The companies reached a new multi-year deal on November 15, 2025 that includes access to ESPN Unlimited (Disney's upcoming direct-to-consumer sports product) at no additional cost to YouTube TV base plan subscribers by the end of 2026. The new deal also allows YouTube TV to place selected Disney networks into genre-specific add-on tiers — a significant departure from Disney's historical insistence that all channels be in the base package.
When Will Payments Be Sent?
Payments come after final approval. The court adopted a schedule that puts the
final approval (fairness) hearing on January 14, 2027 at 9:00 a.m. PT
before Judge Davila in Courtroom 4 of the Robert F. Peckham Federal Building in
San Jose, California. If the court grants final approval at that hearing and no
objector files an appeal, Epiq will distribute the Settlement Fund to class
members who filed valid claims under the court-approved distribution plan.
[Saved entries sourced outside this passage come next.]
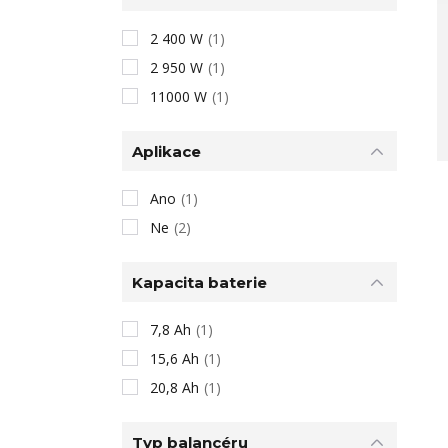
2 400 W
(1)
2 950 W
(1)
11000 W
(1)
Aplikace
Ano
(1)
Ne
(2)
Kapacita baterie
7,8 Ah
(1)
15,6 Ah
(1)
20,8 Ah
(1)
Typ balancéru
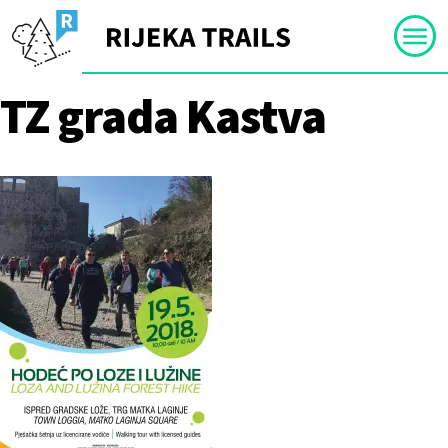
Skip
to
content
TZ grada Kastva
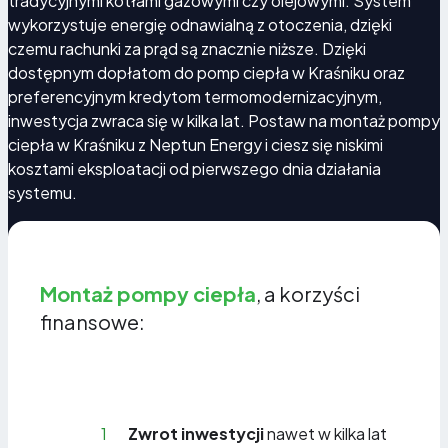
tradycyjnymi kotłami gazowymi czy olejowymi. System
wykorzystuje energię odnawialną z otoczenia, dzięki
czemu rachunki za prąd są znacznie niższe. Dzięki
dostępnym dopłatom do pomp ciepła w Kraśniku oraz
preferencyjnym kredytom termomodernizacyjnym,
inwestycja zwraca się w kilka lat. Postaw na montaż pompy
ciepła w Kraśniku z Neptun Energy i ciesz się niskimi
kosztami eksploatacji od pierwszego dnia działania
systemu.
Montaż pompy ciepła
, a korzyści
finansowe:
1
Zwrot inwestycji
nawet w kilka lat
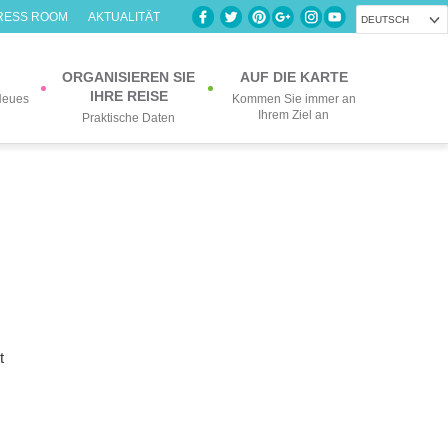
RESS ROOM
AKTUALITÄT
DEUTSCH
ORGANISIEREN SIE
AUF DIE KARTE
IHRE REISE
Neues
Kommen Sie immer an
Ihrem Ziel an
Praktische Daten
t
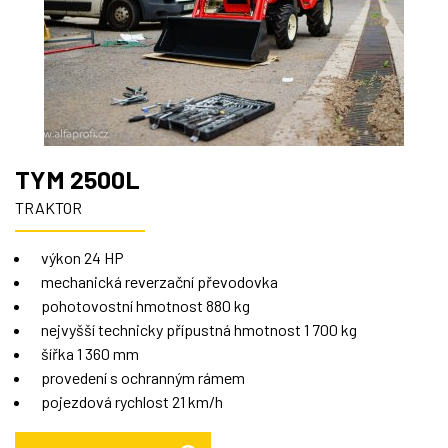
TYM 2500L
TRAKTOR
výkon 24 HP
mechanická reverzační převodovka
pohotovostní hmotnost 880 kg
nejvyšší technicky přípustná hmotnost 1 700 kg
šířka 1 360 mm
provedení s ochranným rámem
pojezdová rychlost 21 km/h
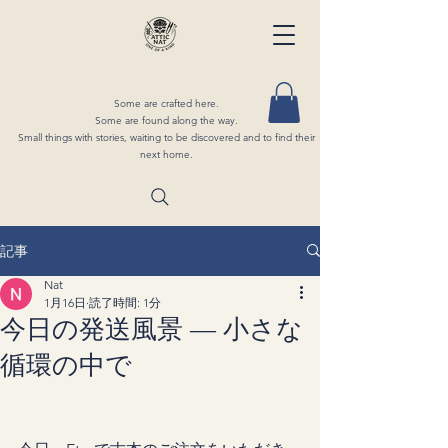
Some are crafted here.
Some are found along the way.
Small things with stories, waiting to be discovered and to find their
next home.
記事
Nat
1月16日
読了時間: 1分
今日の発送風景 ― 小さな
循環の中で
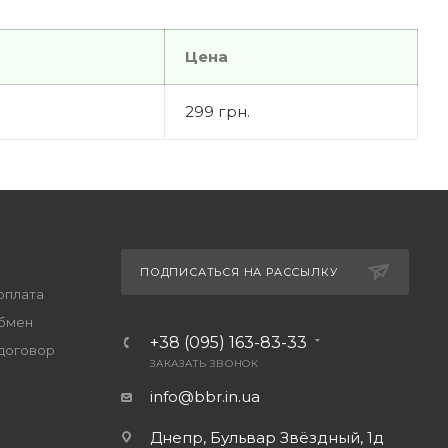
Цена
299 грн.
ПОДПИСАТЬСЯ НА РАССЫЛКУ
оплата
обмен
+38 (095) 163-83-33
договор
ЗАКАЗАТЬ ЗВОНОК
info@bbr.in.ua
Днепр, Бульвар Звёздный, 1д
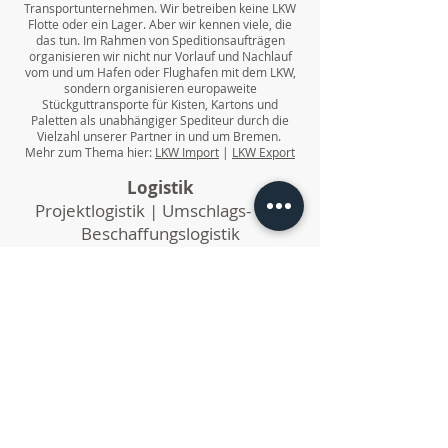
Transportunternehmen. Wir betreiben keine LKW
Flotte oder ein Lager. Aber wir kennen viele, die
das tun. Im Rahmen von Speditionsaufträgen
organisieren wir nicht nur Vorlauf und Nachlauf
vom und um Hafen oder Flughafen mit dem LKW,
sondern organisieren europaweite
Stückguttransporte für Kisten, Kartons und
Paletten als unabhängiger Spediteur durch die
Vielzahl unserer Partner in und um Bremen.
Mehr zum Thema hier:
LKW Import
|
LKW Export
Logistik
Projektlogistik | Umschlags- und
Beschaffungslogistik
Kleine und mittlere Logistikprojekte organisieren
wir ebenso wie tägliche Zustellungen,
automatisierte Beschaffungsprozesse oder den
täglichen Versand.
Und sonst noch:
Wir sind mindestens so vielfältig, wie die Märkte
dieser Welt. Neben den klassischen
Speditionsleistungen haben wir noch einige
andere Dinge im Portfolio. Es gibt die Möglichkeit
uns als Externer Verkehrsleiter zu benennen, wir
bieten "In-House-Logistics" - also bei Ihnen vor Ort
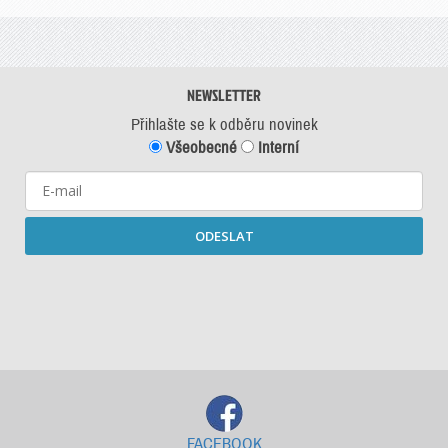
NEWSLETTER
Přihlašte se k odběru novinek
Všeobecné
Interní
ODESLAT
Starší newslettery ke stažení
FACEBOOK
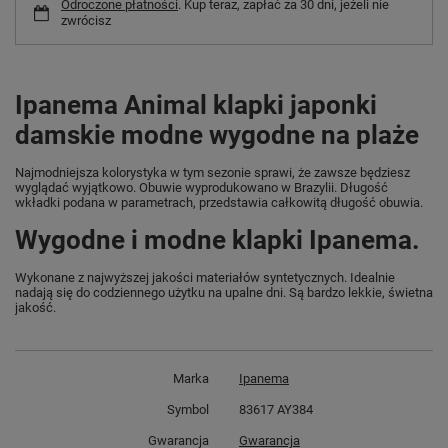
Odroczone płatności
. Kup teraz, zapłać za 30 dni, jeżeli nie
zwrócisz
Ipanema Animal klapki japonki
damskie modne wygodne na plaże
Najmodniejsza kolorystyka w tym sezonie sprawi, że zawsze będziesz
wyglądać wyjątkowo. Obuwie wyprodukowano w Brazylii. Długość
wkładki podana w parametrach, przedstawia całkowitą długość obuwia.
Wygodne i modne klapki Ipanema.
Wykonane z najwyższej jakości materiałów syntetycznych. Idealnie
nadają się do codziennego użytku na upalne dni. Są bardzo lekkie, świetna
jakość.
Marka
Ipanema
Symbol
83617 AY384
Gwarancja
Gwarancja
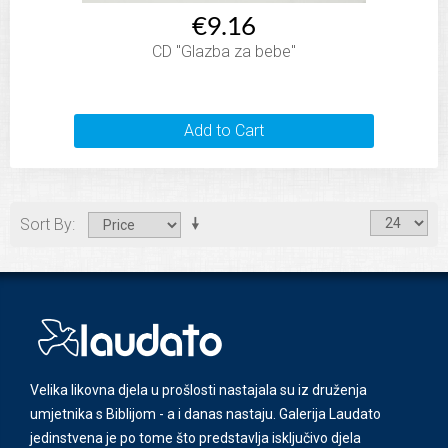
€9.16
CD "Glazba za bebe"
Add to Cart
Sort By
Velika likovna djela u prošlosti nastajala su iz druženja
umjetnika s Biblijom - a i danas nastaju. Galerija Laudato
jedinstvena je po tome što predstavlja isključivo djela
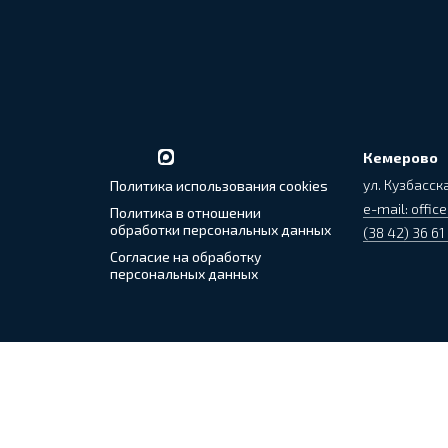
Кемерово
ул. Кузбасска
Политика использования cookies
e-mail: office
Политика в отношении
обработки персональных данных
(38 42) 36 61
Согласие на обработку
персональных данных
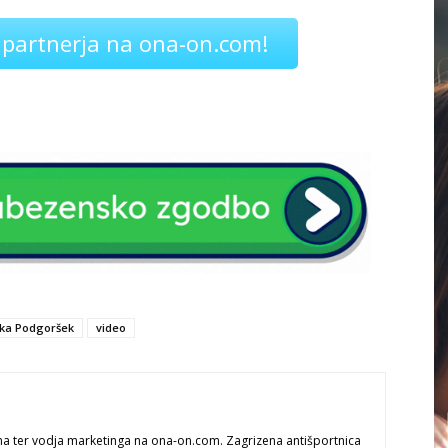
 partnerja na ona-on.com!
ka Podgoršek
video
na ter vodja marketinga na ona-on.com. Zagrizena antišportnica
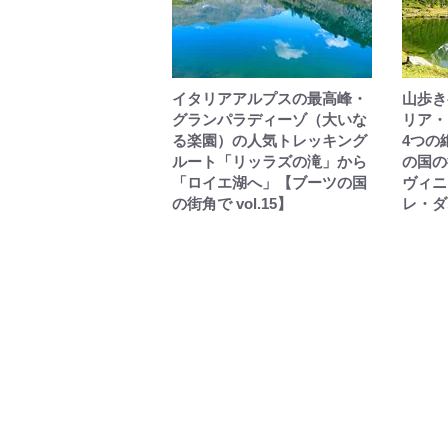
イタリアアルプスの最高峰・
山歩き
グランパラディーゾ（大いな
リア・
る楽園）の人気トレッキング
4つの
ルート「リッラズの滝」から
の国の街
「ロイエ湖へ」【ブーツの国
ヴィニ
の街角で vol.15】
レ・ダ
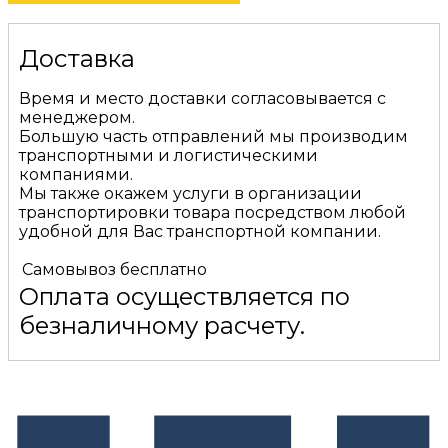
Доставка
Время и место доставки согласовывается с
менеджером.
Большую часть отправлений мы производим
транспортными и логистическими
компаниями.
Мы также окажем услуги в организации
транспортировки товара посредством любой
удобной для Вас транспортной компании.
Самовывоз
бесплатно
Оплата осуществляется по
безналичному расчету.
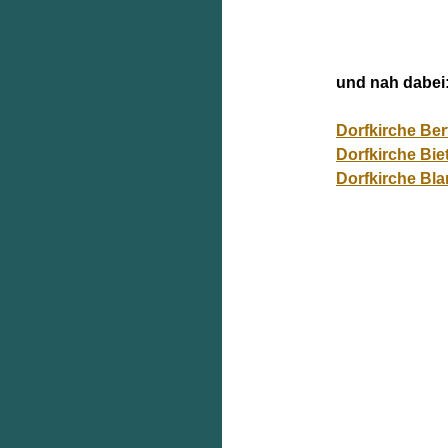
und nah dabei
Dorfkirche Ber
Dorfkirche Bie
Dorfkirche Bl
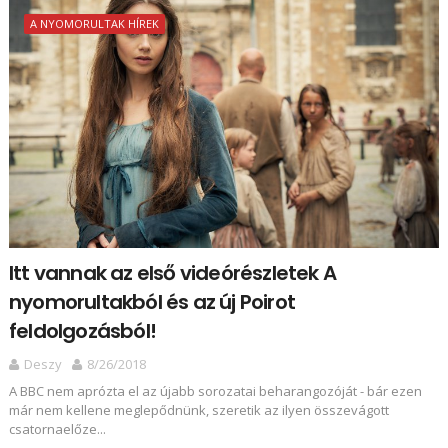
A NYOMORULTAK HÍREK
Itt vannak az első videórészletek A
nyomorultakból és az új Poirot
feldolgozásból!
Deszy
8/26/2018
A BBC nem aprózta el az újabb sorozatai beharangozóját - bár ezen
már nem kellene meglepődnünk, szeretik az ilyen összevágott
csatornaelőze...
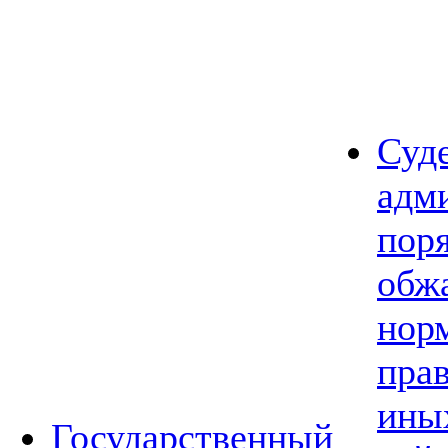
Суд
адм
пор
обж
нор
прав
ины
Государственный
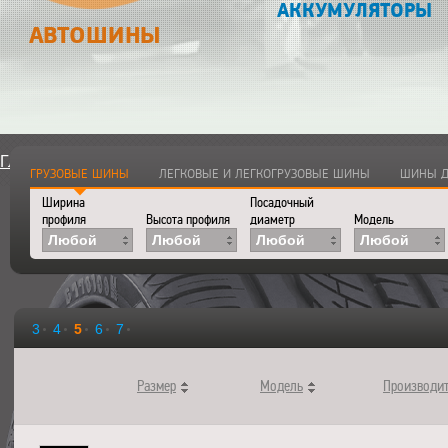
АККУМУЛЯТОРЫ
АВТОШИНЫ
Главная
>
Каталог
>
Автошины
ГРУЗОВЫЕ ШИНЫ
ЛЕГКОВЫЕ И ЛЕГКОГРУЗОВЫЕ ШИНЫ
ШИНЫ Д
Ширина
Посадочный
профиля
Высота профиля
диаметр
Модель
Любой
Любой
Любой
Любой
3
4
5
6
7
Размер
Модель
Производи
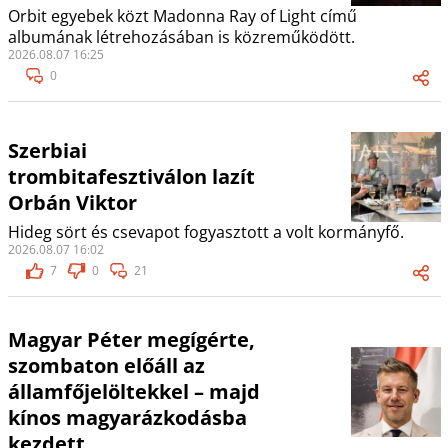
Orbit egyebek közt Madonna Ray of Light című
albumának létrehozásában is közreműködött.
2026.08.07 16:25
0
Szerbiai
trombitafesztiválon lazít
Orbán Viktor
Hideg sört és csevapot fogyasztott a volt kormányfő.
2026.08.07 16:02
7
0
21
Magyar Péter megígérte,
szombaton előáll az
államfőjelöltekkel – majd
kínos magyarázkodásba
kezdett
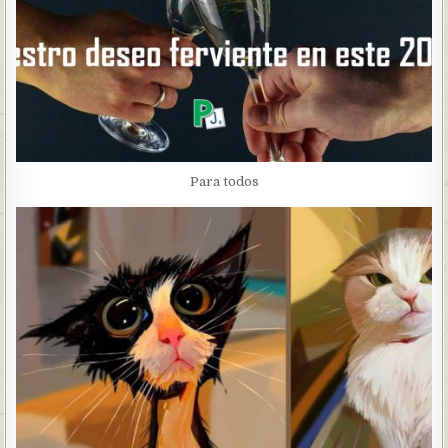
Para todos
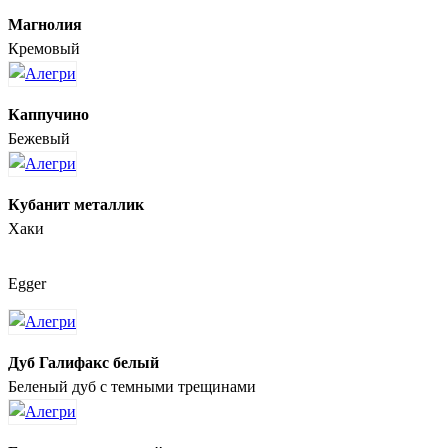
Магнолия
Кремовый
Каппучино
Бежевый
Кубанит металлик
Хаки
Egger
Дуб Галифакс белый
Беленый дуб с темными трещинами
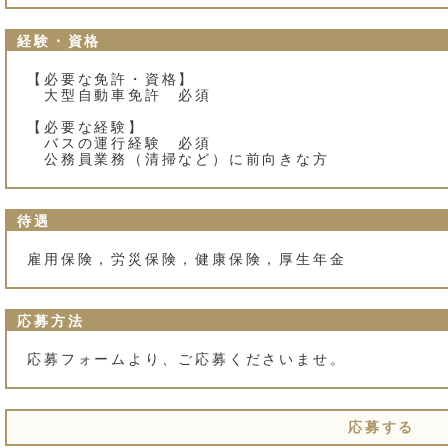
経験・資格
【必要な免許・資格】
大型自動車免許 必須
【必要な経験】
バスの運行経験 必須
公務員業務（清掃など）に前向きな方
待遇
雇用保険，労災保険，健康保険，厚生年金
応募方法
応募フォームより、ご応募くださいませ。
応募する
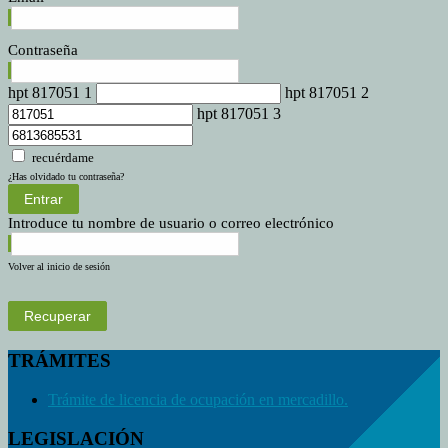
Contraseña
hpt 817051 1
hpt 817051 2
hpt 817051 3
recuérdame
¿Has olvidado tu contraseña?
Entrar
Introduce tu nombre de usuario o correo electrónico
Volver al inicio de sesión
Recuperar
TRÁMITES
Trámite de licencia de ocupación en mercadillo.
LEGISLACIÓN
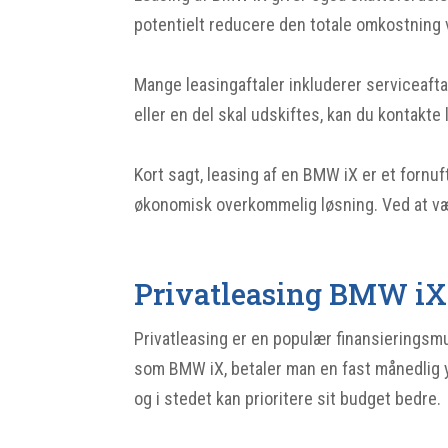
potentielt reducere den totale omkostning v
Mange leasingaftaler inkluderer serviceaftal
eller en del skal udskiftes, kan du kontakte
Kort sagt, leasing af en BMW iX er et fornu
økonomisk overkommelig løsning. Ved at vælg
Privatleasing BMW iX
Privatleasing er en populær finansieringsmu
som BMW iX, betaler man en fast månedlig y
og i stedet kan prioritere sit budget bedre.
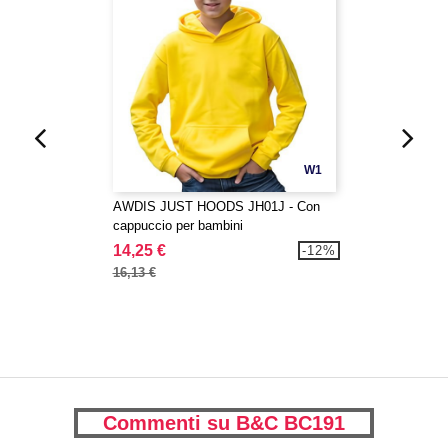
W1
AWDIS JUST HOODS JH01J - Con
cappuccio per bambini
14,25 €
-12%
16,13 €
Commenti su B&C BC191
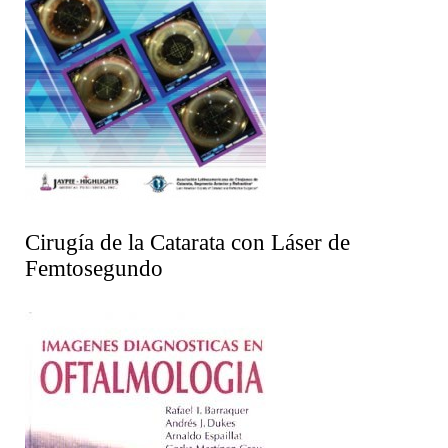
Cirugía de la Catarata con Láser de
Femtosegundo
Typical timing in a clean case is roughly 30 to 90 days after final approval
becomes final, but an appeal can push the actual distribution date out
substantially. OCA will update this page each time a docket milestone moves the
payment date.
Related Disney, ESPN, Hulu & Streaming Class Actions
The Disney ESPN antitrust settlement isn’t the only Disney-adjacent case
consumers are tracking. Other open or recently-resolved class actions and
government enforcement matters involving Disney, its streaming services, or the
same streaming live TV ecosystem include:
• Disneyland Facial Recognition Class Action (Duffield v. Disney, S.D.N.Y., May 2026).
A newly filed private class action complaint alleging Disney began collecting
facial recognition biometric data from guests at the Disneyland and Disney
California Adventure entrances on or around April 28, 2026 without adequate
consent. Allegations only; no settlement, no claim form.
Read
the Disney facial recognition class action complaint page.
• Disney & California AG — $2.75M CCPA Privacy Settlement.
The California Attorney General fined Disney $2.75 million — the largest
CCPA settlement in California history — for ignoring opt-out requests on
Disney+, Hulu, and ESPN+. Government enforcement, no consumer claim form.
Read the Disney CCPA settlement breakdown.
• Disney & FTC COPPA Children’s Privacy Settlement.
Separate FTC enforcement action over Disney’s handling of children’s
data online.
Read
the Disney FTC COPPA settlement page.
• FuboTV VPPA Video Privacy Settlement. Consumer privacy case
involving FuboTV (now Disney-owned) under the federal Video Privacy Protection
Act.
See the
FuboTV VPPA settlement details.
• NFL Sunday Ticket Antitrust Class Action. Same streaming live TV
distribution model and similar antitrust theories — long-running case over
the NFL’s out-of-market Sunday Ticket package on DirecTV and YouTube TV.
Read the
NFL Sunday Ticket class action coverage.
• Other streaming-service class actions. If you subscribed to
Peacock,
Tubi,
or watched a high-profile event on
Netflix (Tyson vs. Paul streaming-issues case),
those streaming services have their own separate class action and settlement pages.
Case Information
Caption:Biddle, et al. v. The Walt Disney Company, Case No. 5:22-cv-07317-EJD
Court: U.S. District Court for the Northern District of California, San Jose Division
Judge: Hon. Edward J. Davila
Complaint Filed: November 18, 2022
Settlement Notice Filed: June 6, 2025
Preliminary Approval Motion Filed: March 6, 2026
Preliminary Approval Order: March 31, 2026 (Dkt. 236)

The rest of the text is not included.